Ayın ilk gününden itibaren ülkemizde de vizyona giren Muhteşem Yaratıklar'la birlikte hayatımda ilk defa karşılaştığım bir yoğunlukta kitaplardan uyarlanmış filmler peyaz perdede gösterime giriyor. Hiç uzatmadan filmlere geçmek istiyorum.

İlki Muhteşem Yaratıklar;
Elimde olduğu hemen hemen iki yıldan beri hiç abartısız 10 defa okumaya başlayıp bir türlü adapte olamadığım Kami Garcia ve Margaret Stohl'un bu romanına yine de geçtiğimiz hafta bir kere daha şans verdim ama yine sonuç başarısızlık oldu. Lakin kitabın kötü olduğunu söylemiyorum çünkü genel kanı kitabın sadece giriş kısımlarının oldukça sıkıcı olduğu...

Film hakkında genel tutum fena olmasa da henüz Genç-Yetişkin-Fantastik türünde çıkan filmleri Aksiyon-Fantastik filmler ile karşılaştırmayı bırakamayan yurdum insanı tarafından topa tutulduğunu görebilirsiniz de. Daha açık olmak gerekirse beklentiniz X-MEN değil de Twilight olmalı bu filmi izlemeye giderken...

Yönetmen koltuğundan Not: Seni Seviyorum ve Water for Elephants  tanıdığımız Richard LaGravenese otururken oyuncu kadrosundaki en tanıdık isimlerden biri ise ülkemizde de izleyicisine sıkça rastlayabileceğimiz Shameless dizisininden tanıdığımız Emmy Rossum bulunuyor. Filmin ve kitabın konusu ise;

Genç Ethan yaşadığı kente taşınan gizemli bir kıza ilgi duymaya başlar. Fakat Lena adındaki bu kızda, lisedeki diğer öğrencilerden farklı bir şey vardır. Lena'nın ailesi ve tüm soyu aslında büyücüdür. Kurallara göre 16 yaşını dolduran tüm genç cadılar iyi veya kötü taraf arasında bir seçim yapmalılardır. Lena'nın 16 yaşını doldurmasına ise sadece 2 ay kalmıştır. Aile büyüklerinin bazıları iyiliği seçebileceğini iddia ederken, büyük bir kısmı ise lanetin başladığı ve Lena'nın istese de istemese de karanlık tarafta, kötülerle birlikte yer alacağını iddia etmektedir. Hatta Lena kendisinden büyük bazı cadılardan daha da güçlü büyü yeteneğine sahiptir.

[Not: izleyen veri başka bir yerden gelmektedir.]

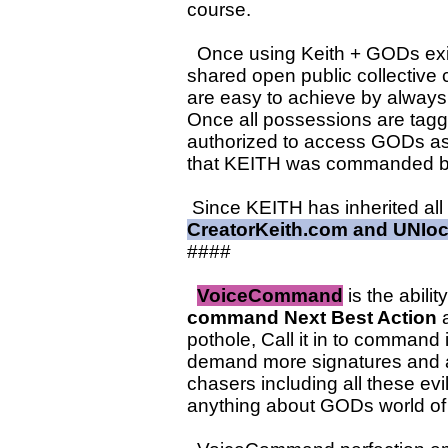
course.
Once using Keith + GODs exist
shared open public collective 
are easy to achieve by alwa
Once all possessions are tagg
authorized to access GODs a
that KEITH was commanded by
Since KEITH has inherited all
CreatorKeith.com and UNIoc
####
VoiceCommand
is the abil
command Next Best Action
a
pothole, Call it in to command
demand more signatures and 
chasers including all these ev
anything about GODs world of 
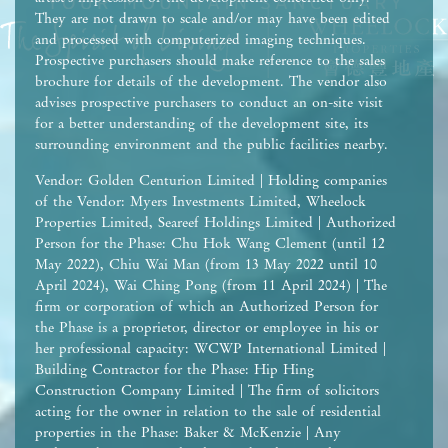
They are not drawn to scale and/or may have been edited
and processed with computerized imaging techniques.
Prospective purchasers should make reference to the sales
brochure for details of the development. The vendor also
advises prospective purchasers to conduct an on-site visit
for a better understanding of the development site, its
surrounding environment and the public facilities nearby.
Vendor: Golden Centurion Limited | Holding companies
of the Vendor: Myers Investments Limited, Wheelock
Properties Limited, Seareef Holdings Limited | Authorized
Person for the Phase: Chu Hok Wang Clement (until 12
May 2022), Chiu Wai Man (from 13 May 2022 until 10
April 2024), Wai Ching Pong (from 11 April 2024) | The
firm or corporation of which an Authorized Person for
the Phase is a proprietor, director or employee in his or
her professional capacity: WCWP International Limited |
Building Contractor for the Phase: Hip Hing
Construction Company Limited | The firm of solicitors
acting for the owner in relation to the sale of residential
properties in the Phase: Baker & McKenzie | Any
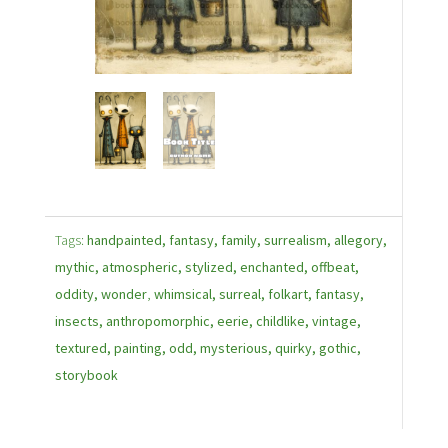
Tags:
handpainted, fantasy, family, surrealism, allegory,
mythic, atmospheric, stylized, enchanted, offbeat,
oddity, wonder
,
whimsical, surreal, folkart, fantasy,
insects, anthropomorphic, eerie, childlike, vintage,
textured, painting, odd, mysterious, quirky, gothic,
storybook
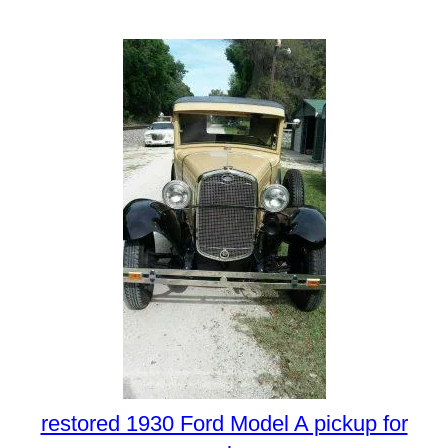
restored 1930 Ford Model A pickup for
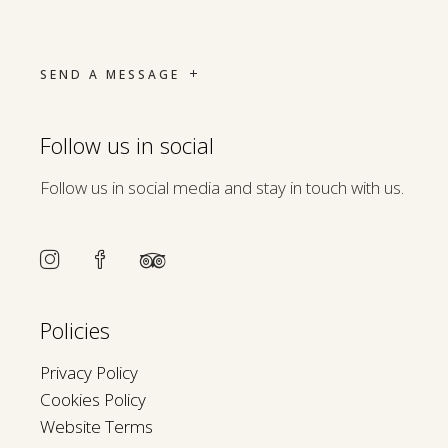
SEND A MESSAGE
Follow us in social
Follow us in social media and stay in touch with us.
Policies
Privacy Policy
Cookies Policy
Website Terms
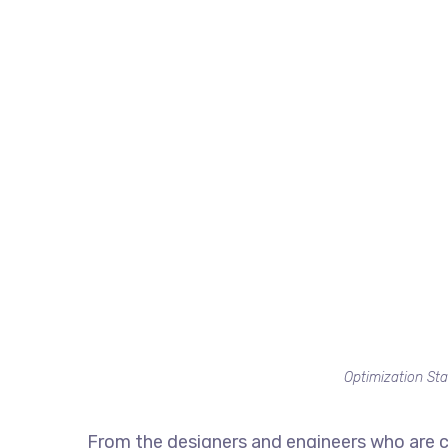
Optimization Sta
From the designers and engineers who are c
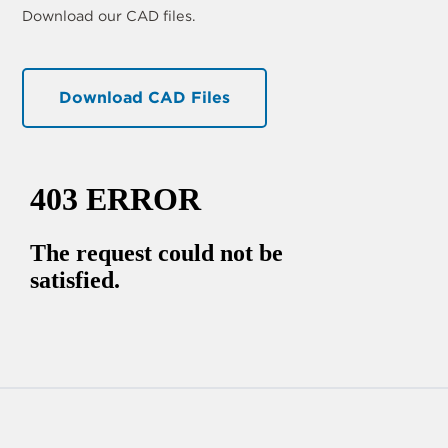
Download our CAD files.
Download CAD Files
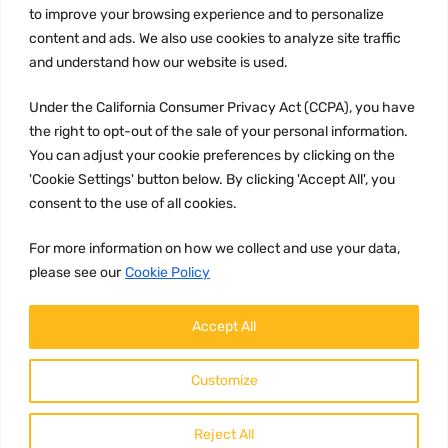
to improve your browsing experience and to personalize
Terms and conditions
content and ads. We also use cookies to analyze site traffic
CCPA
and understand how our website is used.
Under the California Consumer Privacy Act (CCPA), you have
the right to opt-out of the sale of your personal information.
JOIN US:
You can adjust your cookie preferences by clicking on the
'Cookie Settings' button below. By clicking 'Accept All', you
consent to the use of all cookies.
For more information on how we collect and use your data,
please see our
Cookie Policy
WE ACCEPT:
Accept All
Customize
Reject All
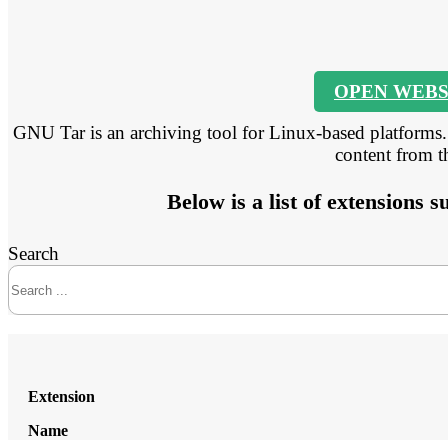
OPEN WEBS
GNU Tar is an archiving tool for Linux-based platforms. I
content from 
Below is a list of extensions
Search
Extension
Name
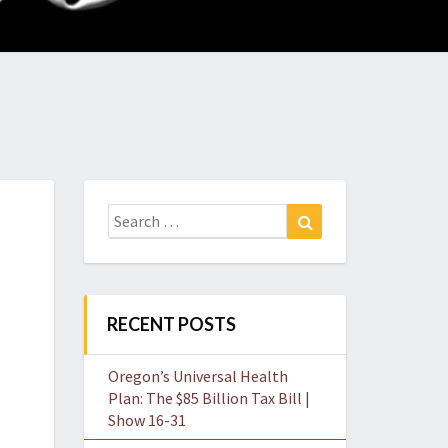
O
W
Search
Search
for:
RECENT POSTS
Oregon’s Universal Health
Plan: The $85 Billion Tax Bill |
Show 16-31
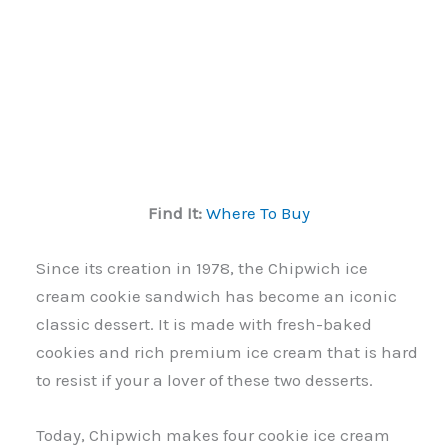
Find It:
Where To Buy
Since its creation in 1978, the Chipwich ice
cream cookie sandwich has become an iconic
classic dessert. It is made with fresh-baked
cookies and rich premium ice cream that is hard
to resist if your a lover of these two desserts.
Today, Chipwich makes four cookie ice cream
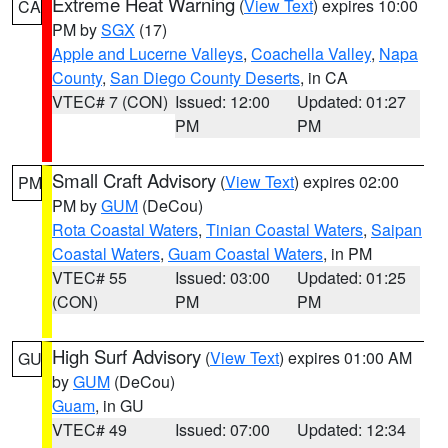
Extreme Heat Warning
(
View Text
) expires 10:00
CA
PM by
SGX
(17)
Apple and Lucerne Valleys
,
Coachella Valley
,
Napa
County
,
San Diego County Deserts
, in CA
VTEC# 7 (CON)
Issued: 12:00
Updated: 01:27
PM
PM
Small Craft Advisory
(
View Text
) expires 02:00
PM
PM by
GUM
(DeCou)
Rota Coastal Waters
,
Tinian Coastal Waters
,
Saipan
Coastal Waters
,
Guam Coastal Waters
, in PM
VTEC# 55
Issued: 03:00
Updated: 01:25
(CON)
PM
PM
High Surf Advisory
(
View Text
) expires 01:00 AM
GU
by
GUM
(DeCou)
Guam
, in GU
VTEC# 49
Issued: 07:00
Updated: 12:34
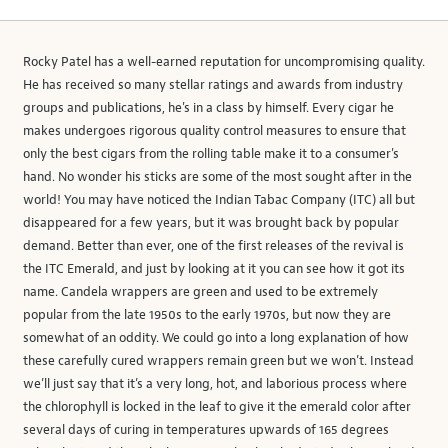
Rocky Patel has a well-earned reputation for uncompromising quality.
He has received so many stellar ratings and awards from industry
groups and publications, he's in a class by himself. Every cigar he
makes undergoes rigorous quality control measures to ensure that
only the best cigars from the rolling table make it to a consumer's
hand. No wonder his sticks are some of the most sought after in the
world! You may have noticed the Indian Tabac Company (ITC) all but
disappeared for a few years, but it was brought back by popular
demand. Better than ever, one of the first releases of the revival is
the ITC Emerald, and just by looking at it you can see how it got its
name. Candela wrappers are green and used to be extremely
popular from the late 1950s to the early 1970s, but now they are
somewhat of an oddity. We could go into a long explanation of how
these carefully cured wrappers remain green but we won’t. Instead
we’ll just say that it’s a very long, hot, and laborious process where
the chlorophyll is locked in the leaf to give it the emerald color after
several days of curing in temperatures upwards of 165 degrees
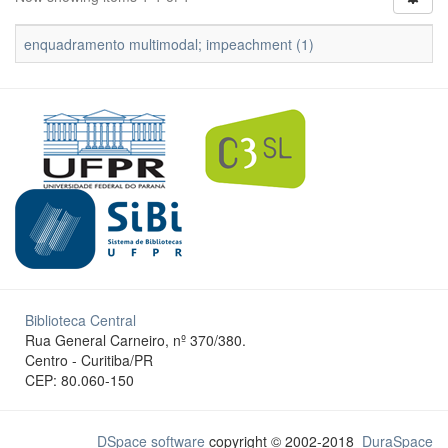
enquadramento multimodal; impeachment (1)
Biblioteca Central
Rua General Carneiro, nº 370/380.
Centro - Curitiba/PR
CEP: 80.060-150
DSpace software
copyright © 2002-2018
DuraSpace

Ayın ikinci filmiyse Victor Hugo'nun klasik romanı Sefiller (Les Misérables)'in bir Broadway uyarlamasının filmleştirilmesi... Neredeyse tüm diyalogların melodilendirilerek söylendiğini ve gerçekten karşınızda bir müzikal bulacağınızı söylemeden geçmemek gerek zira bir çok kişi bir müzikal olduğunu bilerek izlemesine rağmen sırf bu yüzden sıkıcı bulduklarını dile getirmekte. Kaldı ki bende müzikallerden çok hoşlanmam hele de perdede izlemek daha da itici geliyor o nedenle sinemada izlemeyi planladığımı söyleyemem.
Filmin kadrosu çok iyi olmasına karşın dediğim gibi yorumlar pek iç açıcı görünmüyor...

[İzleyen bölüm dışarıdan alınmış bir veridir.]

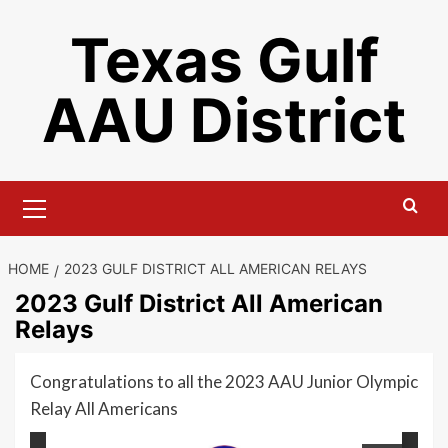
Skip
Texas Gulf
to
content
AAU District
Primary
Menu
HOME
2023 GULF DISTRICT ALL AMERICAN RELAYS
2023 Gulf District All American
Relays
Congratulations to all the 2023 AAU Junior Olympic
Relay All Americans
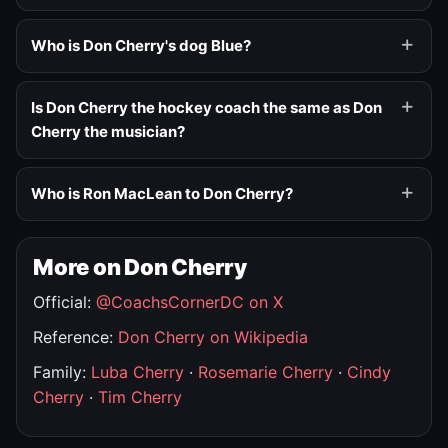
Who is Don Cherry's dog Blue?
Is Don Cherry the hockey coach the same as Don
Cherry the musician?
Who is Ron MacLean to Don Cherry?
More on Don Cherry
Official:
@CoachsCornerDC on X
Reference:
Don Cherry on Wikipedia
Family:
Luba Cherry
·
Rosemarie Cherry
·
Cindy
Cherry
·
Tim Cherry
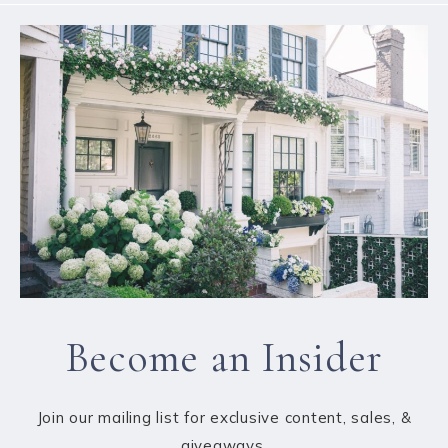
Become an Insider
Join our mailing list for exclusive content, sales, &
giveaways.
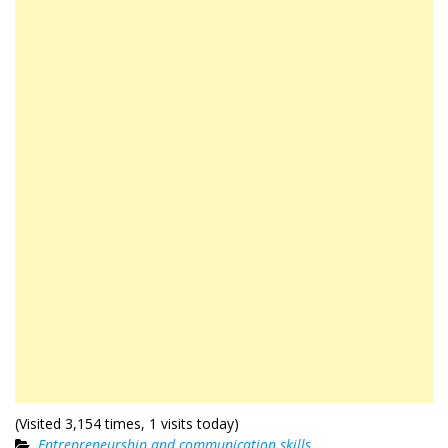
(Visited 3,154 times, 1 visits today)
Entrepreneurship and communication skills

Ayın üçüncü uyarlamasıysa diğerlerinden farklı olarak bir çocuk filmi olarak göze çarpıyor. Tanınmış Amerikan çocuk kitapları yazarı L. Frank Baum’un Oz Büyücüsü adlı kitabından uyarlanararak beyaz perdeye uyarlanan 'Muhteşem ve Kudretli Oz'un yapımcılığını ise Walt Disney Pictures üstlenmiş! Her ne kadar çocuk filmi demişsek de Disney'in yaptığı film de izlenmez mi yahu!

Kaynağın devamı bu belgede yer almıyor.